OKEP-4380: Network QoS Support¶
- Issue: #4380
Problem Statement¶
The workloads running in Kubernetes, using OVN-Kubernetes (OVN-K8s) as a network plugin, might have
requirements in how their network traffic must be handled/differentiated compared to other workloads
within the same namespace or different namespaces. For example video streaming application needs low
latency and jitter whereas storage applications can tolerate packet loss. Hence, enforcing fair
share use of NIC's bandwidth on a K8s Node is essential in meeting these SLAs to provide better
service quality.
Furthermore, some services in-zone (Physical Gateway to Internet) or in-cluster (Internet Gateway Pods) would like to identify network traffic to provide differentiated services. To achieve this, it is necessary to mark packets on the wire, enabling these services to apply differential treatment. OVN natively supports DSCP (Differentiated Services Code Point), 6-bit field in IP header, marking on IP packets based on arbitrary match criteria for a logical switch.
Goals¶
- Provide a mechanism for users to set DSCP marking on egress east/west (pod to pod overlay)
traffic and egress north/south (pod to external underlay) traffic. - Provide a mechanism for users to set Metering on egress east/west and egress north/south traffic on the NIC on the K8s Node.

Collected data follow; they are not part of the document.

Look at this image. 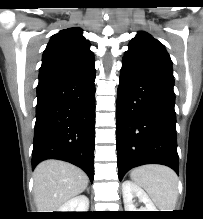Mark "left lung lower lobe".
Wrapping results in <instances>:
<instances>
[{
    "label": "left lung lower lobe",
    "mask_w": 203,
    "mask_h": 219,
    "mask_svg": "<svg viewBox=\"0 0 203 219\" xmlns=\"http://www.w3.org/2000/svg\"><path fill=\"white\" fill-rule=\"evenodd\" d=\"M173 75L123 59L117 91L119 180L133 167L162 164L179 173Z\"/></svg>",
    "instance_id": "1"
}]
</instances>
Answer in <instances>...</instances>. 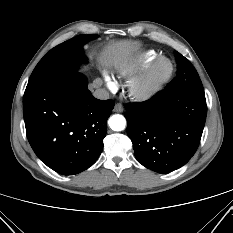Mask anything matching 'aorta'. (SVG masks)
<instances>
[{"instance_id":"obj_1","label":"aorta","mask_w":233,"mask_h":233,"mask_svg":"<svg viewBox=\"0 0 233 233\" xmlns=\"http://www.w3.org/2000/svg\"><path fill=\"white\" fill-rule=\"evenodd\" d=\"M108 124L113 131H122L126 126V119L120 114H115L109 118Z\"/></svg>"}]
</instances>
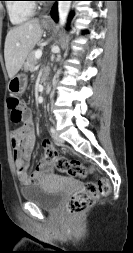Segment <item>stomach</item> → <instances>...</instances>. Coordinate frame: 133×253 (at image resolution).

- Provide above mechanisms on all networks attached to K8s Pods.
Non-Goals¶
- Ingress Network QoS.
- Consolidating with current
kubernetes.io/egress-bandwidth
andkubernetes.io/ingress-bandwidth
annotations. Nonetheless, the work done here does not interfere with the current bandwidth
enforcement mechanisms. - How the DSCP marking is handled by the physical network fabric is out-of-scope. It could be that the fabric could completely ignore the marking.
Introduction¶
There are several techniques to ensure Quality of Service (QoS) for workloads running in a
Kubernetes (K8s) cluster. One method involves traffic policing or metering, where traffic is
regulated on the NIC based on a configured rate and burst limit. Any traffic exceeding the limit is
dropped. This metering capability is natively supported by OVN through OVS Meters. Another method is
traffic shaping, where excess traffic is buffered and transmitted later when bandwidth becomes
available, at the cost of higher latency. However, this traffic shaping technique is not supported
by OVN and, consequently, cannot be implemented in the OVN-K8s Network plugin. Since network
virtualization in OVN occurs on the K8s node (also known as the OVN chassis), bandwidth
enforcement for matched traffic occurs on the node itself. This allows OVN-K8s to provide API to
regulate NIC's bandwidth between the workloads running on the same or different namespaces
within a K8s node, even before the traffic reaches network fabric through the overlay.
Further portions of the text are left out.